Xu Rui, Wunsch Donald
Department of Electrical and Computer Engineering, University of Missouri-Rolla, Rolla, MO 65409, USA.
IEEE Trans Neural Netw. 2005 May;16(3):645-78. doi: 10.1109/TNN.2005.845141.
Data analysis plays an indispensable role for understanding various phenomena. Cluster analysis, primitive exploration with little or no prior knowledge, consists of research developed across a wide variety of communities. The diversity, on one hand, equips us with many tools.
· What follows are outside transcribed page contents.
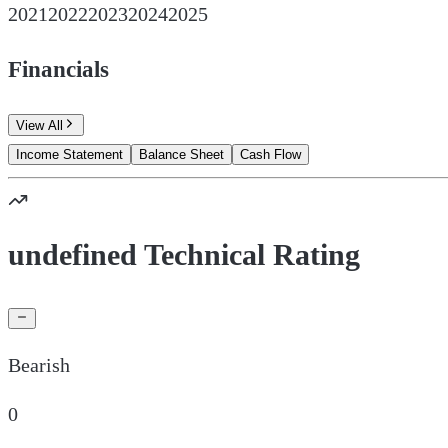
2021
2022
2023
2024
2025
Financials
View All
Income Statement
Balance Sheet
Cash Flow
undefined Technical Rating
Bearish
0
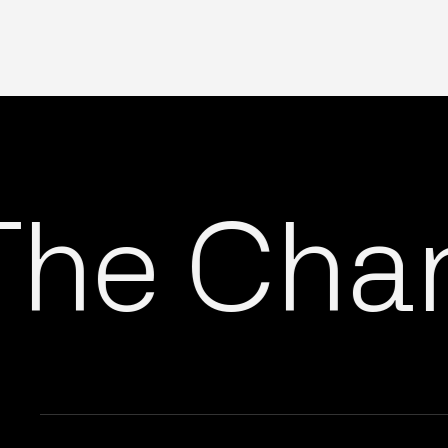
he Chang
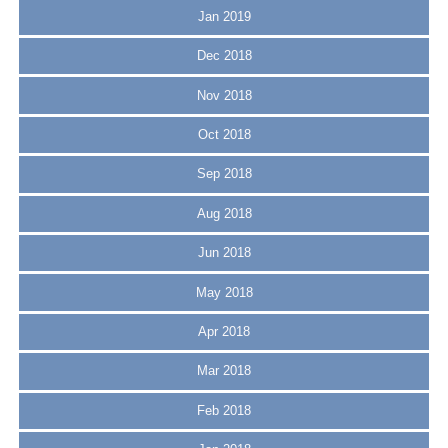
Jan 2019
Dec 2018
Nov 2018
Oct 2018
Sep 2018
Aug 2018
Jun 2018
May 2018
Apr 2018
Mar 2018
Feb 2018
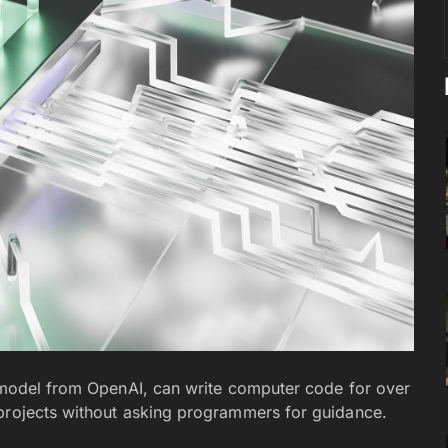
) model from OpenAI, can write computer code for over
 projects without asking programmers for guidance.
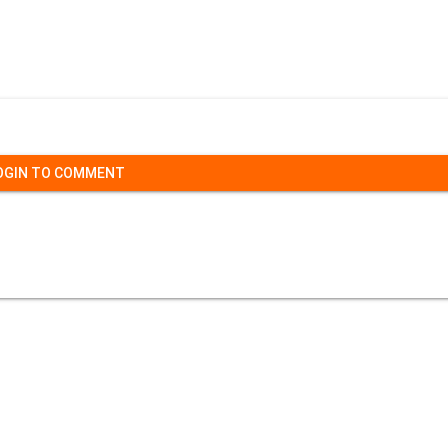
OGIN TO COMMENT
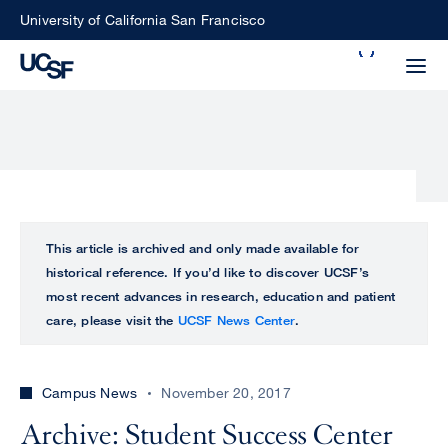
Skip
University of California San Francisco
to
Search
main
Small
content
screen
search
Choose
ALL
This article is archived and only made available for
what
historical reference. If you’d like to discover UCSF’s
UCSF
type
most recent advances in research, education and patient
of
care, please visit the
UCSF News Center
.
UCSF
search
to
NEWS
perform
Campus News
November 20, 2017
CENTER
Archive: Student Success Center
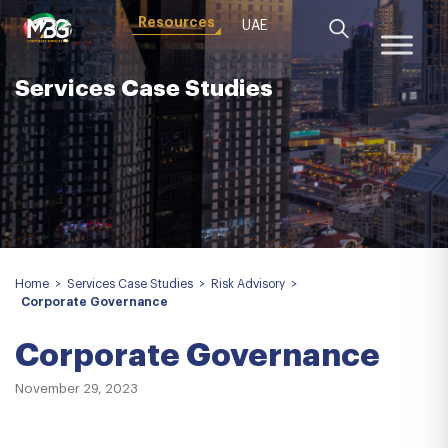
Resources
UAE
Services Case Studies
Home
>
Services Case Studies
>
Risk Advisory
>
Corporate Governance
Corporate Governance
November 29, 2023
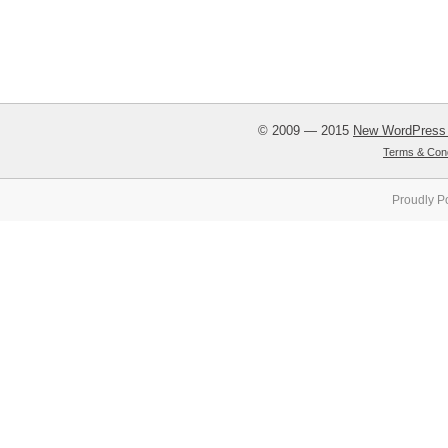
© 2009 — 2015
New WordPress
Terms & Cond
Proudly P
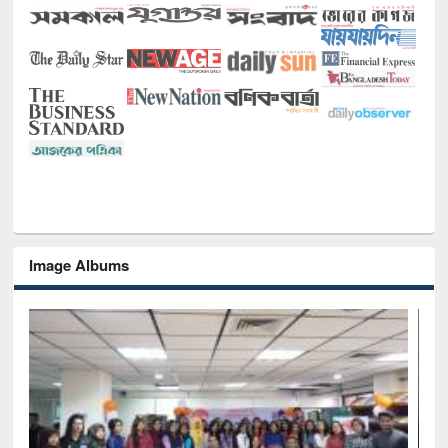
Image Albums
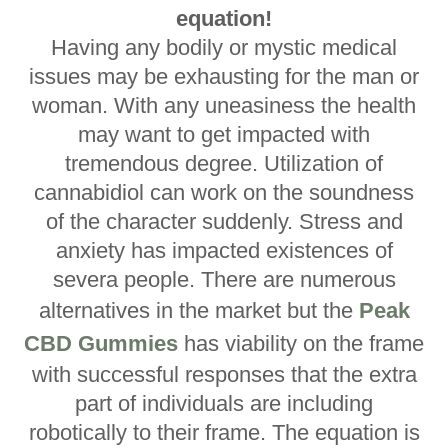
equation!
Having any bodily or mystic medical
issues may be exhausting for the man or
woman. With any uneasiness the health
may want to get impacted with
tremendous degree. Utilization of
cannabidiol can work on the soundness
of the character suddenly. Stress and
anxiety has impacted existences of
severa people. There are numerous
alternatives in the market but the
Peak
CBD Gummies
has viability on the frame
with successful responses that the extra
part of individuals are including
robotically to their frame. The equation is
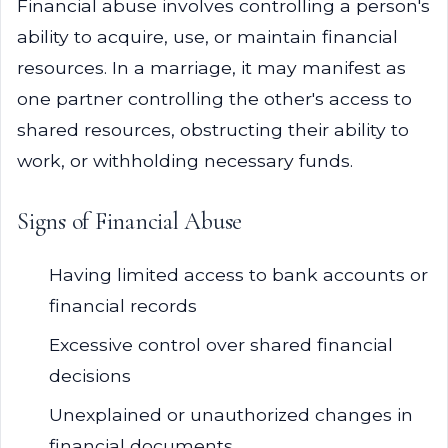
Financial abuse involves controlling a person's
ability to acquire, use, or maintain financial
resources. In a marriage, it may manifest as
one partner controlling the other's access to
shared resources, obstructing their ability to
work, or withholding necessary funds.
Signs of Financial Abuse
Having limited access to bank accounts or
financial records
Excessive control over shared financial
decisions
Unexplained or unauthorized changes in
financial documents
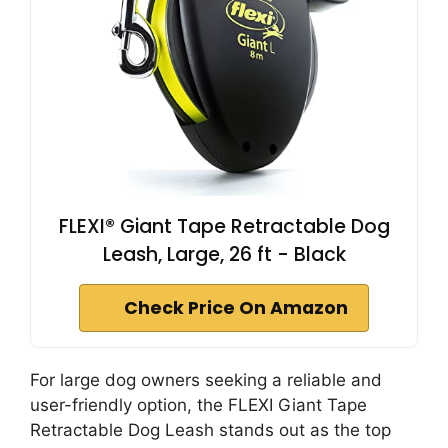
FLEXI® Giant Tape Retractable Dog
Leash, Large, 26 ft - Black
Check Price On Amazon
For large dog owners seeking a reliable and
user-friendly option, the FLEXI Giant Tape
Retractable Dog Leash stands out as the top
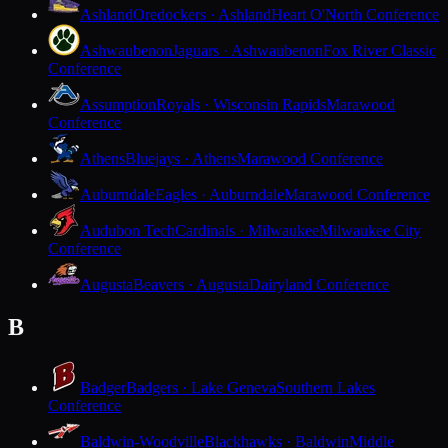
Ashland
Oredockers · Ashland
Heart O'North Conference
Ashwaubenon
Jaguars · Ashwaubenon
Fox River Classic
Conference
Assumption
Royals · Wisconsin Rapids
Marawood
Conference
Athens
Bluejays · Athens
Marawood Conference
Auburndale
Eagles · Auburndale
Marawood Conference
Audubon Tech
Cardinals · Milwaukee
Milwaukee City
Conference
Augusta
Beavers · Augusta
Dairyland Conference
B
Badger
Badgers · Lake Geneva
Southern Lakes
Conference
Baldwin-Woodville
Blackhawks · Baldwin
Middle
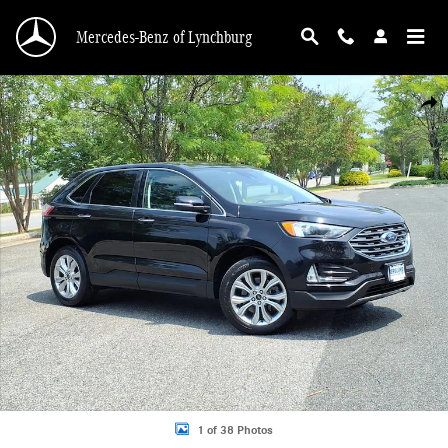
Skip to main content
Mercedes-Benz of Lynchburg
Used 2024 Ford Edge Titanium Photo 1 of 38
Shar
1 of 38 Photos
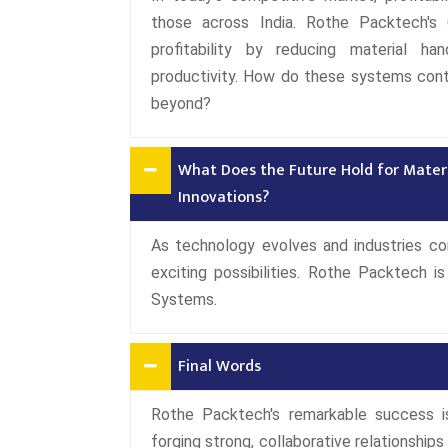
those across India. Rothe Packtech's 
profitability by reducing material ha
productivity. How do these systems cont
beyond?
What Does the Future Hold for Mater
Innovations?
As technology evolves and industries con
exciting possibilities. Rothe Packtech 
Systems.
Final Words
Rothe Packtech's remarkable success 
forging strong, collaborative relationships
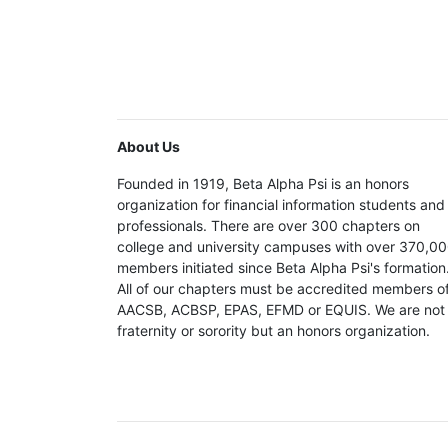
About Us
Founded in 1919, Beta Alpha Psi is an honors
organization for financial information students and
professionals. There are over 300 chapters on
college and university campuses with over 370,0
members initiated since Beta Alpha Psi's formation
All of our chapters must be accredited members o
AACSB, ACBSP, EPAS, EFMD or EQUIS. We are not
fraternity or sorority but an honors organization.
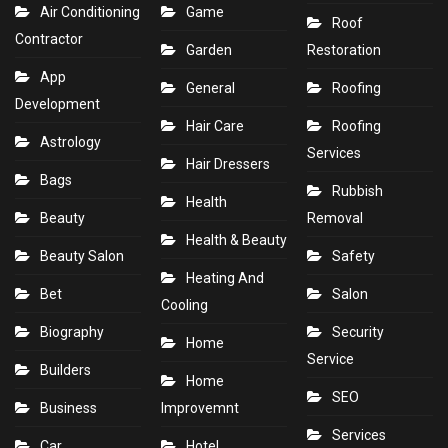
Air Conditioning
Game
Roof
Contractor
Garden
Restoration
App
General
Roofing
Development
Hair Care
Roofing
Astrology
Services
Hair Dressers
Bags
Rubbish
Health
Beauty
Removal
Health & Beauty
Beauty Salon
Safety
Heating And
Bet
Salon
Cooling
Biography
Security
Home
Service
Builders
Home
SEO
Business
Improvemnt
Services
Car
Hotel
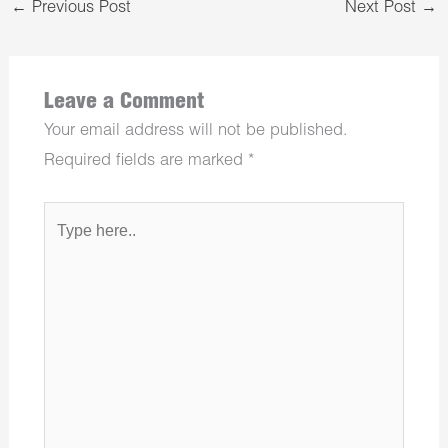
←
Previous Post
Next Post
→
Leave a Comment
Your email address will not be published.
Required fields are marked
*
Type
here..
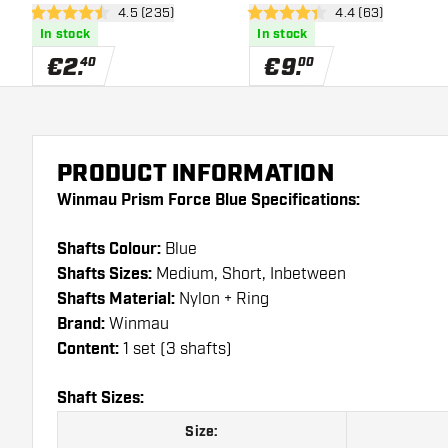
open reviews drawer
4.5 (235)
open reviews dra
4.4 (63)
4.5 Score stars
4.4 Score stars
In stock
In stock
€
2
.
€
9
.
40
00
PRODUCT INFORMATION
Winmau Prism Force Blue Specifications:
Shafts Colour:
Blue
Shafts Sizes:
Medium, Short, Inbetween
Shafts Material:
Nylon + Ring
Brand:
Winmau
Content:
1 set (3 shafts)
Shaft Sizes:
Size:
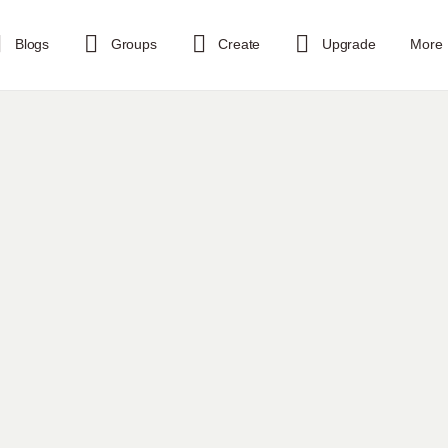
Blogs
Groups
Create
Upgrade
More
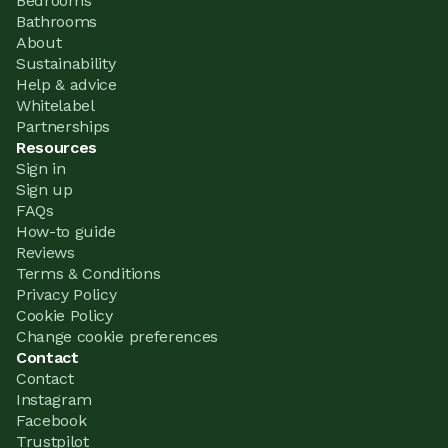
Bedrooms
Bathrooms
About
Sustainability
Help & advice
Whitelabel
Partnerships
Resources
Sign in
Sign up
FAQs
How-to guide
Reviews
Terms & Conditions
Privacy Policy
Cookie Policy
Change cookie preferences
Contact
Contact
Instagram
Facebook
Trustpilot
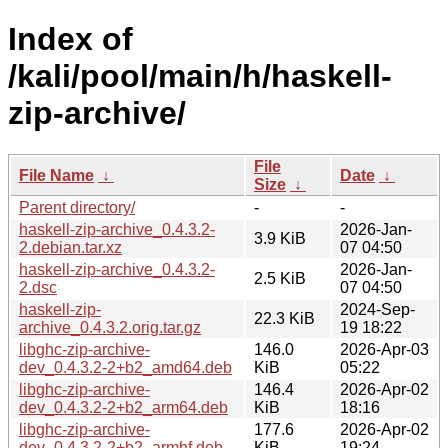
Index of
/kali/pool/main/h/haskell-
zip-archive/
File
File Name
↓
Date
↓
Size
↓
Parent directory/
-
-
haskell-zip-archive_0.4.3.2-
2026-Jan-
3.9 KiB
2.debian.tar.xz
07 04:50
haskell-zip-archive_0.4.3.2-
2026-Jan-
2.5 KiB
2.dsc
07 04:50
haskell-zip-
2024-Sep-
22.3 KiB
archive_0.4.3.2.orig.tar.gz
19 18:22
libghc-zip-archive-
146.0
2026-Apr-03
dev_0.4.3.2-2+b2_amd64.deb
KiB
05:22
libghc-zip-archive-
146.4
2026-Apr-02
dev_0.4.3.2-2+b2_arm64.deb
KiB
18:16
libghc-zip-archive-
177.6
2026-Apr-02
dev_0.4.3.2-2+b2_armhf.deb
KiB
19:24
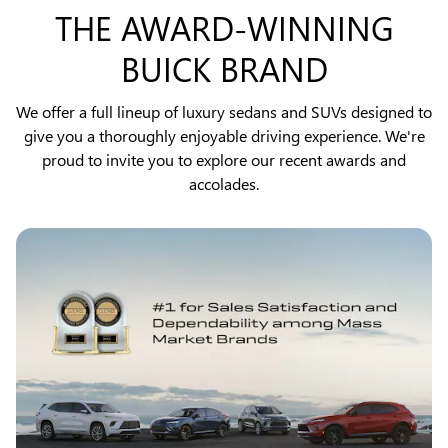
THE AWARD-WINNING
BUICK BRAND
We offer a full lineup of luxury sedans and SUVs designed to
give you a thoroughly enjoyable driving experience. We're
proud to invite you to explore our recent awards and
accolades.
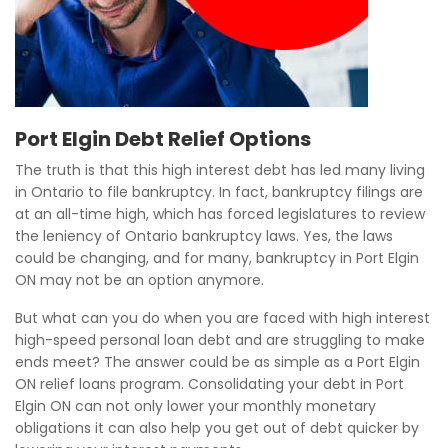
Port Elgin Debt Relief Options
The truth is that this high interest debt has led many living
in Ontario to file bankruptcy. In fact, bankruptcy filings are
at an all-time high, which has forced legislatures to review
the leniency of Ontario bankruptcy laws. Yes, the laws
could be changing, and for many, bankruptcy in Port Elgin
ON may not be an option anymore.
But what can you do when you are faced with high interest
high-speed personal loan debt and are struggling to make
ends meet? The answer could be as simple as a Port Elgin
ON relief loans program. Consolidating your debt in Port
Elgin ON can not only lower your monthly monetary
obligations it can also help you get out of debt quicker by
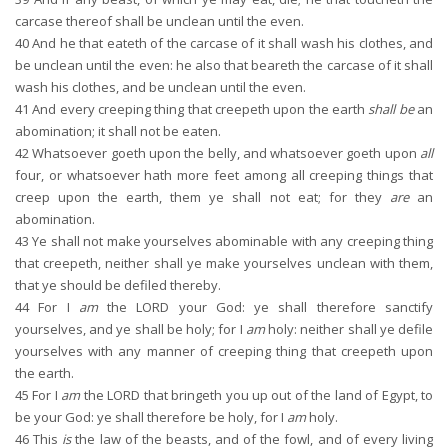
carcase thereof shall be unclean until the even.
40
And he that eateth of the carcase of it shall wash his clothes, and
be unclean until the even: he also that beareth the carcase of it shall
wash his clothes, and be unclean until the even.
41
And every creeping thing that creepeth upon the earth
shall be
an
abomination; it shall not be eaten.
42
Whatsoever goeth upon the belly, and whatsoever goeth upon
all
four, or whatsoever hath more feet among all creeping things that
creep upon the earth, them ye shall not eat; for they
are
an
abomination.
43
Ye shall not make yourselves abominable with any creeping thing
that creepeth, neither shall ye make yourselves unclean with them,
that ye should be defiled thereby.
44
For I
am
the LORD your God: ye shall therefore sanctify
yourselves, and ye shall be holy; for I
am
holy: neither shall ye defile
yourselves with any manner of creeping thing that creepeth upon
the earth.
45
For I
am
the LORD that bringeth you up out of the land of Egypt, to
be your God: ye shall therefore be holy, for I
am
holy.
46
This
is
the law of the beasts, and of the fowl, and of every living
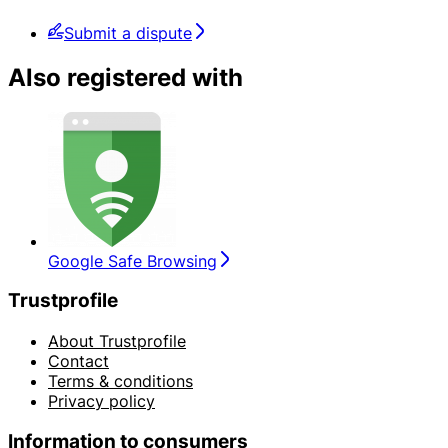
Submit a dispute
Also registered with
Google Safe Browsing
Trustprofile
About Trustprofile
Contact
Terms & conditions
Privacy policy
Information to consumers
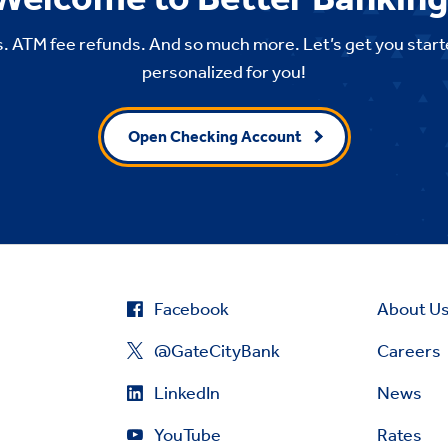
. ATM fee refunds. And so much more. Let’s get you start
personalized for you!
Open Checking Account
Facebook
About U
@GateCityBank
Careers
LinkedIn
News
YouTube
Rates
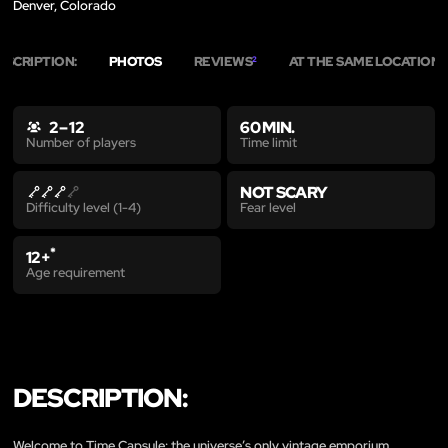
Denver, Colorado
ESCRIPTION:
PHOTOS
REVIEWS
AT THE SAME LOCATION
2
3
2 – 12
60 MIN.
Time limit
Number of players
NOT SCARY
Fear level
Difficulty level (1-4)
*
12+
Age requirement
DESCRIPTION:
Welcome to Time Capsule: the universe’s only vintage emporium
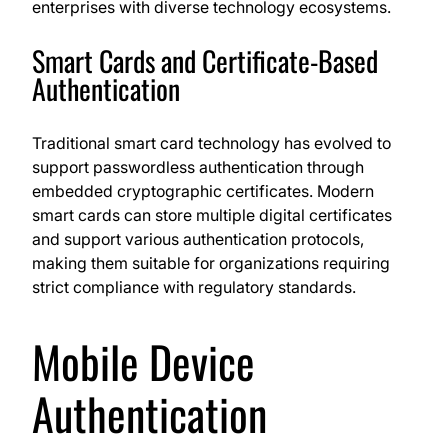
enterprises with diverse technology ecosystems.
Smart Cards and Certificate-Based
Authentication
Traditional smart card technology has evolved to
support passwordless authentication through
embedded cryptographic certificates. Modern
smart cards can store multiple digital certificates
and support various authentication protocols,
making them suitable for organizations requiring
strict compliance with regulatory standards.
Mobile Device
Authentication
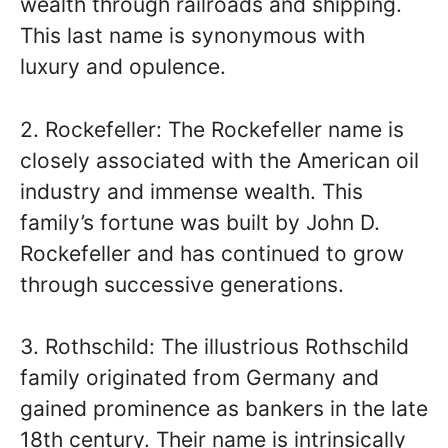
wealth through railroads and shipping.
This last name is synonymous with
luxury and opulence.
2. Rockefeller: The Rockefeller name is
closely associated with the American oil
industry and immense wealth. This
family’s fortune was built by John D.
Rockefeller and has continued to grow
through successive generations.
3. Rothschild: The illustrious Rothschild
family originated from Germany and
gained prominence as bankers in the late
18th century. Their name is intrinsically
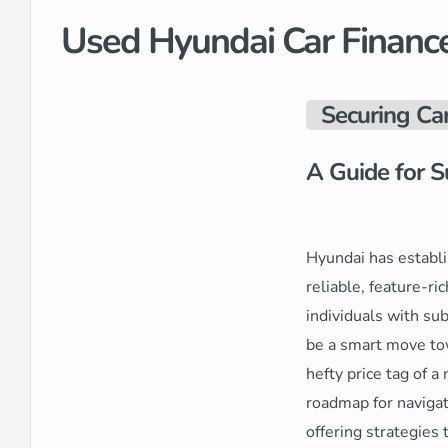
Used Hyundai Car Financ
Securing Ca
A Guide for S
Hyundai has establi
reliable, feature-ri
individuals with su
be a smart move tow
hefty price tag of a
roadmap for navigat
offering strategies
On the other hand, the profusion of options causes confusion. We survey clustering algorithms for data sets appearing in statistics, computer science, and machine learning, and illustrate their applications in some benchmark data sets, the traveling salesman problem, and bioinformatics, a new field attracting intensive efforts. Several tightly related topics, proximity measure, and cluster validation, are also discussed.
数据分析对于理解各种现象起着不可或缺的作用。聚类分析是一种在几乎没有或完全没有先验知识的情况下进行的原始探索,它涵盖了多个不同领域开展的研究。一方面,这种多样性为我们提供了许多工具;另一方面,大量的选择也会导致困惑。我们考察了统计学、计算机科学和机器学习中出现的数据集的聚类算法,并说明了它们在一些基准数据集中的应用、旅行商问题以及生物信息学(一个吸引大量研究精力的新领域)中的应用。还讨论了几个紧密相关的主题、相似度度量和聚类验证。